Learn by Directing AI
All materials

CLAUDE.md

Branzeria Carpati Profitability Pipeline

Client: Mihai Popescu, Owner and Head Cheesemaker at Branzeria Carpati, Sibiu, Romania

What you are building

A dbt project that connects three disconnected data sources -- production logs, sales records, and milk purchase ledgers -- to produce variety-level profitability analysis for a small artisan cheese operation. Mihai makes six traditional Romanian cheeses (telemea, cascaval, branza de burduf, urda, cas, nasal) from sheep and cow milk sourced from local shepherds. He tracks everything but cannot answer the question his accountant asks every quarter: which cheese variety actually makes money after milk cost, yield, and aging time?

Tech stack

  • Python (Miniconda de environment)
  • DuckDB (via Python duckdb package) -- local analytical database
  • dbt Core + dbt-duckdb adapter -- transformation framework
  • SQL (via DuckDB and dbt)
  • Git / GitHub -- version control
  • Claude Code -- AI agent (primary worker)

File structure

project/
  materials/
    production-log.csv          # 240 batch records
    sales.csv                   # 380 sales transactions
    milk-purchases.csv          # 195 milk purchase records
    production-log-sample.csv   # 12-row sample for initial review
    sales-sample.csv            # 12-row sample for initial review
    pipeline-spec.md            # Requirements and verification targets
    verification-checklist.md   # Expected values for profitability
    CLAUDE.md                   # This file
    dbt-template/               # Pre-configured dbt project scaffold
      dbt_project.yml
      profiles.yml
      models/
        schema.yml
        staging/
        marts/
  branzeria_carpati/            # Working dbt project (copied from template)
    dbt_project.yml
    profiles.yml
    models/
      schema.yml                # Source definitions and tests
      staging/
        stg_production.sql
        stg_sales.sql
        stg_purchases.sql
      marts/
        fct_variety_profitability.sql

Key material references

  • pipeline-spec.md -- Mihai's requirements, data source descriptions, dbt naming conventions, test requirements, and verification targets
  • verification-checklist.md -- Expected row counts, profitability margins per variety, and idempotency check procedure
  • dbt-template/ -- Pre-configured dbt project scaffold with DuckDB connection ready. Copy into your working directory to start building models immediately.

Ticket backlog

  • T1: Load and profile all three data sources (production log, sales, milk purchases) in DuckDB
  • T2: Initialize dbt project from template and configure source definitions
  • T3: Build staging models (stg_production, stg_sales, stg_purchases) with naming conventions
  • T4: Build profitability mart (fct_variety_profitability) joining all three sources
  • T5: Add dbt tests (unique, not_null, accepted_values, relationships) and verify profitability against checklist
  • T6: Generate profitability outputs for client and write pipeline summary

Verification targets

  • Row count baselines: production-log.csv = 240 rows, sales.csv = 380 rows, milk-purchases.csv = 195 rows.
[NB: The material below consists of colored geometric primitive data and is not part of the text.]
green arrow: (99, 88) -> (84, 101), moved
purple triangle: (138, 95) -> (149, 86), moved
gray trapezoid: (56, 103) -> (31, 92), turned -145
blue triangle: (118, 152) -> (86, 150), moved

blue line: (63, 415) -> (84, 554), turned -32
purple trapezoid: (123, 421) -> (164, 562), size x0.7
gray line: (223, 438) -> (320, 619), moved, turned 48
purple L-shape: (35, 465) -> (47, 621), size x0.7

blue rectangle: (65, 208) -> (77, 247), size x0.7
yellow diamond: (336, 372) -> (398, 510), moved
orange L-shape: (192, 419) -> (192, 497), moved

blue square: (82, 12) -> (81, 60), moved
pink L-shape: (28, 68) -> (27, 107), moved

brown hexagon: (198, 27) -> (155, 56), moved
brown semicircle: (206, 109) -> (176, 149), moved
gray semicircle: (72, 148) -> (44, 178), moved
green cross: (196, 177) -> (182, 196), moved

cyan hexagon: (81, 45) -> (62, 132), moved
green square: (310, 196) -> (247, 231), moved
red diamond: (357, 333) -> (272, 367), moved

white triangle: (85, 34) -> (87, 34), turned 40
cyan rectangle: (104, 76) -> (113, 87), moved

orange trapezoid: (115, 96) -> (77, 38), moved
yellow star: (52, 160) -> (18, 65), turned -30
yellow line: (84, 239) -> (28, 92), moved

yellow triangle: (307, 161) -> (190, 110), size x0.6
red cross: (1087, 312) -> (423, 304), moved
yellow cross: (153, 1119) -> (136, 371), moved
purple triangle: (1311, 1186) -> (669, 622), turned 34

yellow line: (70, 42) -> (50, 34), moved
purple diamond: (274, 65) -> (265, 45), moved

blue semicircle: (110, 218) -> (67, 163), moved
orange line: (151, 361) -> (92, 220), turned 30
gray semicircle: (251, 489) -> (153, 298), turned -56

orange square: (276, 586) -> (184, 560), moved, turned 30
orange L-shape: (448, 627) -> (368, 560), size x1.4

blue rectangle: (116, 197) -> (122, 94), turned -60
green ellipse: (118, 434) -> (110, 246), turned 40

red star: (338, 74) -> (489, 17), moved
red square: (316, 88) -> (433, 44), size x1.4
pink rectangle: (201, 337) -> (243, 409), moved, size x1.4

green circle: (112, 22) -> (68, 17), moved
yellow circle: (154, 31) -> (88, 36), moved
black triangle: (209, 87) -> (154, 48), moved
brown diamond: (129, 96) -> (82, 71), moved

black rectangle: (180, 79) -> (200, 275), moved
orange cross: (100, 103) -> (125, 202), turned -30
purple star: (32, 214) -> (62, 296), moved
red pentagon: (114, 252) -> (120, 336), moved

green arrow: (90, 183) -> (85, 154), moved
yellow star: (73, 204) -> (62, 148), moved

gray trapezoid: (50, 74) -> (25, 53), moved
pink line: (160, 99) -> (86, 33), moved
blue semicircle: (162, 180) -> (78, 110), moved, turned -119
Staging models must match raw counts exactly.
  • Profitability margins: Cross-reference verification-checklist.md for expected margin ranges per variety. If aging duration is miscalculated for null end dates (~20% of production records), cascaval and branza de burduf profitability will be overstated.
  • dbt tests: All built-in tests pass (unique, not_null, accepted_values, relationships).
  • Idempotency: Running dbt run twice produces identical output -- same row counts, same values, no duplicates.

Commit convention

Commit after each ticket with a meaningful message describing what the piece does. Examples: "Load and profile three data sources in DuckDB", "Add stg_production staging model with source-conforming columns", "Add dbt tests and verify profitability against checklist".